There are some genuinely shocking moments in this movie, particularly one where Gustav leaps upon his evil vampire niece and decapitates her without warning as she attempts to flee the castle at film’s end. It’s a reminder of how good Hammer could be when suddenly shifting gears into moments of savage horror.  Of course its restrained compared to all the gore and graphic detail horror films have now, but the power of it is how sudden, untelegraphed it is, how it is suddenly cut (sic) into the film. Gustav seems to come out of nowhere like a vicious force of nature. And of course, he’s the nominal ‘good-guy’ even though he has burnt several innocent girls at the stake.

Not that the film is anything near perfect- despite its finer moments, much of it is unintentionally  hilarious, reminding me somehow of stuff like Lifeforce as the horror slips into self-parody and comedy. Gustav and his band of merry zealots ride around all night to  bizarre Western Music From Some Other Movie as they round up poor girls for burning. Maria’s love-interest is a music teacher who writes as agonisedly bad a lovesong as you will ever hear. Near the film’s end when Karnstein’s black mute servant spots the villagers about to attack the castle,  he attempts to warn his master through some strange game of  ‘Give Us A Clue’ that has to be seen to be believed.
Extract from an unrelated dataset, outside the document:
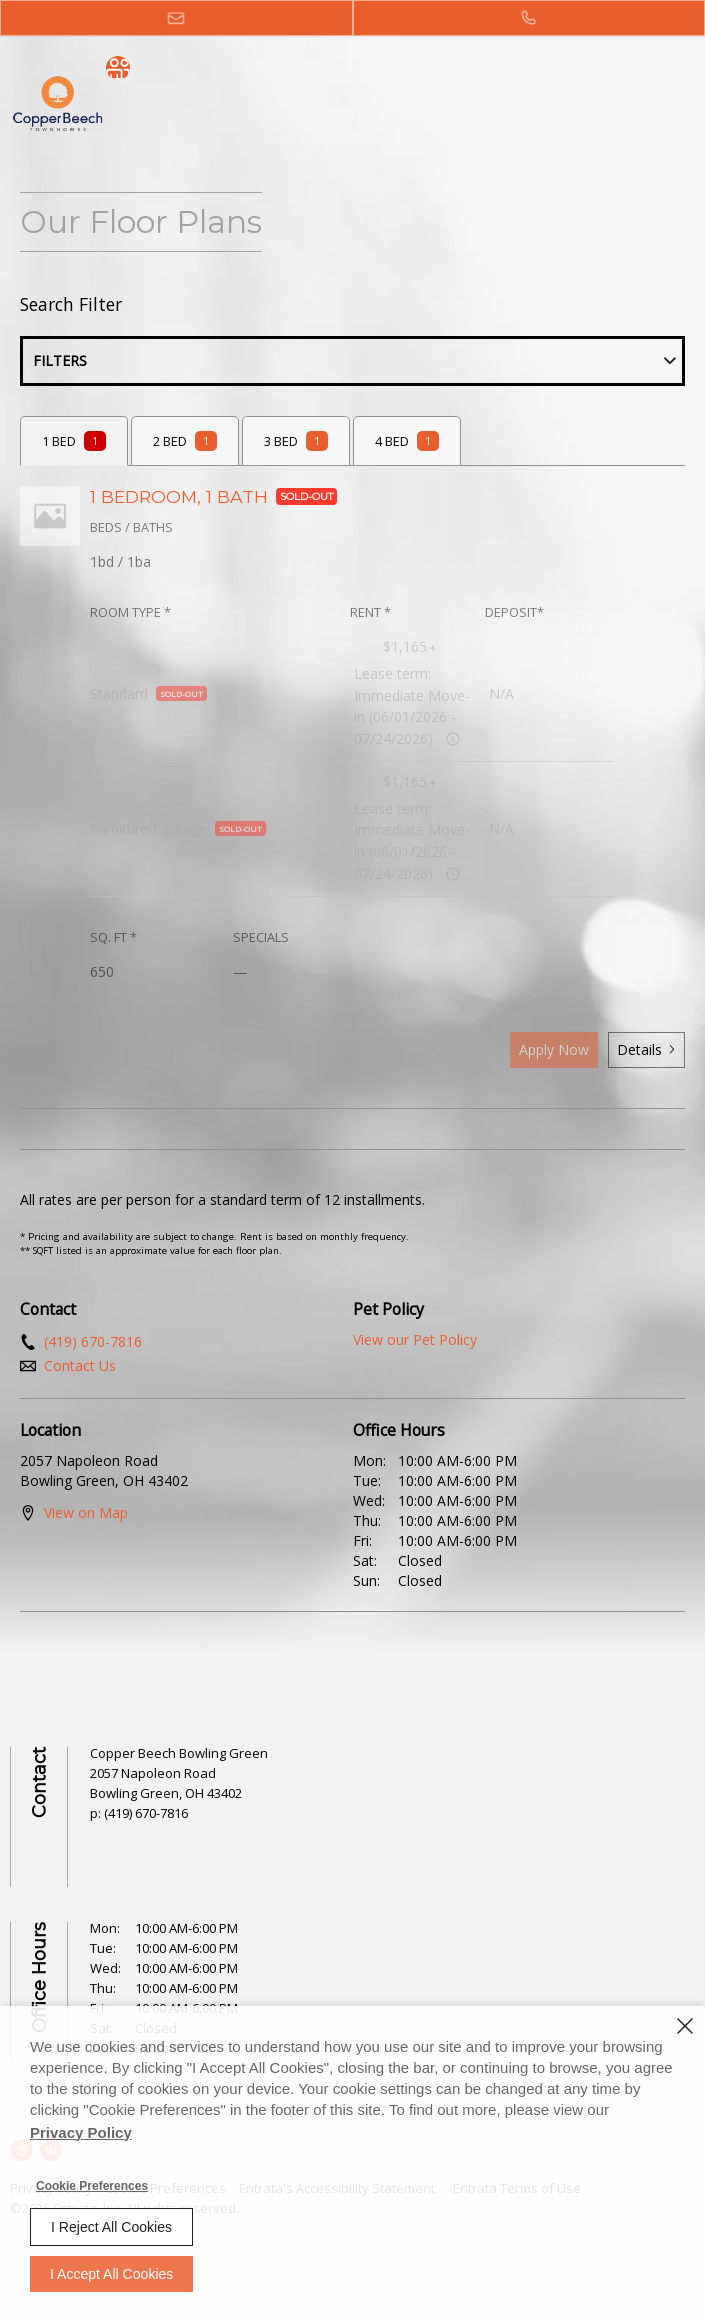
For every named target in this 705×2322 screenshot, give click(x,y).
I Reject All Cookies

But on the whole this is a pretty good Hammer movie- certainly better than I had expected.  As I have noted, I watched this on tv on the Horror Channel, so can only imagine how good it would be to see it on blu-ray. Unfortunately the only HD release I am aware of is a Region A-locked edition in the US. Perhaps someone will have the wisdom to release it over here someday. It deserves to be.